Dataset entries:
════
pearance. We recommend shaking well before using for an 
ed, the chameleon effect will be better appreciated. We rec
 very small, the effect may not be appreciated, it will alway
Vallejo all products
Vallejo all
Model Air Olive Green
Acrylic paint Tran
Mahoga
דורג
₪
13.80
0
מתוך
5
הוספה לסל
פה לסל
════
What to do: What is needed is an exact reproduction of the data.

Written reply:
pearance. We recommend shaking well before using for an 
ed, the chameleon effect will be better appreciated. We rec
 very small, the effect may not be appreciated, it will alway
Vallejo all products
Vallejo all
Model Air Olive Green
Acrylic paint Tran
Mahoga
דורג
₪
13.80
0
מתוך
5
הוספה לסל
פה לסל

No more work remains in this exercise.